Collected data
-=-=-

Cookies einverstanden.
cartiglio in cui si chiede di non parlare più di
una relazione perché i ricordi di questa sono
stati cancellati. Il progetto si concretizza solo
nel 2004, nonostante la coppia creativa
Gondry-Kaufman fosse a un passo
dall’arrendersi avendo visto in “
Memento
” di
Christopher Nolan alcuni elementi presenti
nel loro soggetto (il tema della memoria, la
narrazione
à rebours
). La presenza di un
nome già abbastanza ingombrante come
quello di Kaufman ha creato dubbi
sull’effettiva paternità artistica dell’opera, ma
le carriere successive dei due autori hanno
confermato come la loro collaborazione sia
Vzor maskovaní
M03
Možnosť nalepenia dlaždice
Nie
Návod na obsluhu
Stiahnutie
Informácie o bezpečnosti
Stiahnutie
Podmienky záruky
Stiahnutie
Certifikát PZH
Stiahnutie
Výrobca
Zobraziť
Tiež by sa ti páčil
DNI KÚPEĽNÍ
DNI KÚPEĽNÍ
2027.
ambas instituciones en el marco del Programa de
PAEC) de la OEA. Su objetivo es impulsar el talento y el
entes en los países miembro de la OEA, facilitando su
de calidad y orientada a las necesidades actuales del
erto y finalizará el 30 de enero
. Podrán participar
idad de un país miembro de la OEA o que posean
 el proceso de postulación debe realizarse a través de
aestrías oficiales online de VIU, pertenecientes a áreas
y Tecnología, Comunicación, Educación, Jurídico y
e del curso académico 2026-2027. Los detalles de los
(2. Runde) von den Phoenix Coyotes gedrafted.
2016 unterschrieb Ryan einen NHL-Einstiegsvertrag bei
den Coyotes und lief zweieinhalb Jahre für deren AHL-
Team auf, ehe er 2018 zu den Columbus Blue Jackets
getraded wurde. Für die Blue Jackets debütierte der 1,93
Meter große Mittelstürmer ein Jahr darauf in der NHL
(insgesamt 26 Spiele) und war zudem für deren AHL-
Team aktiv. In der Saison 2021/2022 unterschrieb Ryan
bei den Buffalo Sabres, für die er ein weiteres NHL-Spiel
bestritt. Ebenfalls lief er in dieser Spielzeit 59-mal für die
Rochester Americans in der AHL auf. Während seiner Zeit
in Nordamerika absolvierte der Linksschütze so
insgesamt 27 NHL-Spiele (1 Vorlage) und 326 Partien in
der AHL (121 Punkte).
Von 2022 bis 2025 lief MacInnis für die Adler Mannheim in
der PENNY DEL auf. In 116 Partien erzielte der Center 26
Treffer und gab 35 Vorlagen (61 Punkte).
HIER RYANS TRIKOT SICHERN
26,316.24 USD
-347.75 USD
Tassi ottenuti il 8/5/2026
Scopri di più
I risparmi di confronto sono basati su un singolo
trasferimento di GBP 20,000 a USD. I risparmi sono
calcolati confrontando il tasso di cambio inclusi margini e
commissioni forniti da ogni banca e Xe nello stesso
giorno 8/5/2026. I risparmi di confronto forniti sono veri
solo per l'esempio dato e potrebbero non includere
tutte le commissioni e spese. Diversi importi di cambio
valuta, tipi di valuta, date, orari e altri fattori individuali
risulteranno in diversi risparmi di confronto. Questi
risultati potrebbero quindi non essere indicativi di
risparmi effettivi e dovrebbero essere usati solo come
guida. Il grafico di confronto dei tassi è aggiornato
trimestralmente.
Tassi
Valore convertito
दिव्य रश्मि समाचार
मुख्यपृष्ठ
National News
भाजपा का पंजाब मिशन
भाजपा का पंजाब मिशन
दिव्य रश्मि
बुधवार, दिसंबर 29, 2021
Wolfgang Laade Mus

-=-=-

**TASK DESCRIPTION**. The word "deren" appears in some lines of the records. Please work out how many and reply with that number only.

**RESULT OF THE TASK**. 2